The explanation for the heterogeneity of prevalence is the absence of consensus concerning the diagnostic criteria for GD. According to studies, the prevalence of GD ranges from 1.3% to 19.9% (16). The observed variations may be related to a higher screening rate and easier access to tests in recent years (15).

In Morocco, reported figures show a prevalence of close to 10%. This prevalence varies in some studies between 7.7% and 24.2% (17). The potential for an increase in these figures exists due to limited awareness of the condition among a significant proportion of Moroccan women, leading to restricted access to screening. Furthermore, the ongoing rise in the prevalence of obesity and overweight further contributes to this trend (18).

In Europe, the prevalence of GD was estimated at 10.9% in a systematic review including 15,572,847 pregnant women between 2014 and 2019 in 24 European countries. The highest prevalence of GD was in the Eastern region (31.5%), followed by Southern Europe (12.3%), Western Europe (10.7%), and Northern Europe (8.9%) (19). The estimated prevalence reported in this study (10.9%) surpasses the findings of a prior meta-analysis conducted in 2015, including 1,778,399 participants, with an estimated prevalence of 5.4% (20). Similarly, the 2019 report from the International Diabetes Federation (IDF) underscores substantial variability in the prevalence of GD across seven regions globally, revealing an age-weighted prevalence estimated at 16.3% in Europe (21). Differences in population and country estimates could explain the variation between the reported prevalences. The FID included data from women aged only 20 to 45 in 39 countries, while the 2019 systematic review included data from 24 countries for all pregnant women (19). The 2015 meta-analysis included data from only 12 countries, which may explain the difference in prevalence (20).

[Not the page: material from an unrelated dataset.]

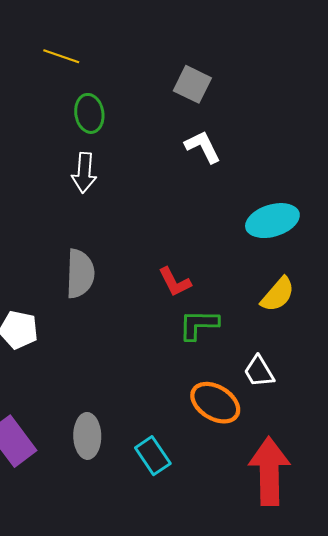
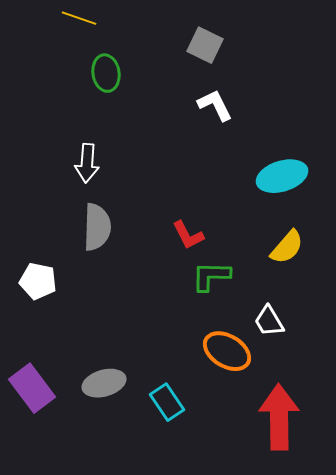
white arrow: (84, 173) -> (87, 163), moved
gray ellipse: (87, 436) -> (104, 383), turned 75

The prevalence of GD in Latin American and Caribbean populations obtained from a review of the literature published between 2000 and 2019 reporting maternal and perinatal adverse effects of pregnancies was estimated at 8.5%, which is lower than that in Europe (10.9%) and Africa (13.61%) mentioned above. However, the validity of prevalence comparisons between world regions is limited by the absence of universally accepted diagnostic criteria and screening strategies, as well as by inter-regional variability. Indeed, prevalence in Latin American and Caribbean populations ranged from 2.1% to 15.8% (22). In Asia, this variation can range from 1% to 25% depending on the region, showing that this heterogeneity affects different regions of the world (23).

Within the 10th edition of the IDF Diabetes Atlas, a meta-analysis is conducted with the aim of standardizing the assessment of GD prevalence across regions and national income levels, utilizing the diagnostic criteria of IADPSG. Based on data from studies conducted between January 1990 and December 2020, standardization of prevalence at 14.2% is obtained, with a slight decrease to 14% after age adjustment (24).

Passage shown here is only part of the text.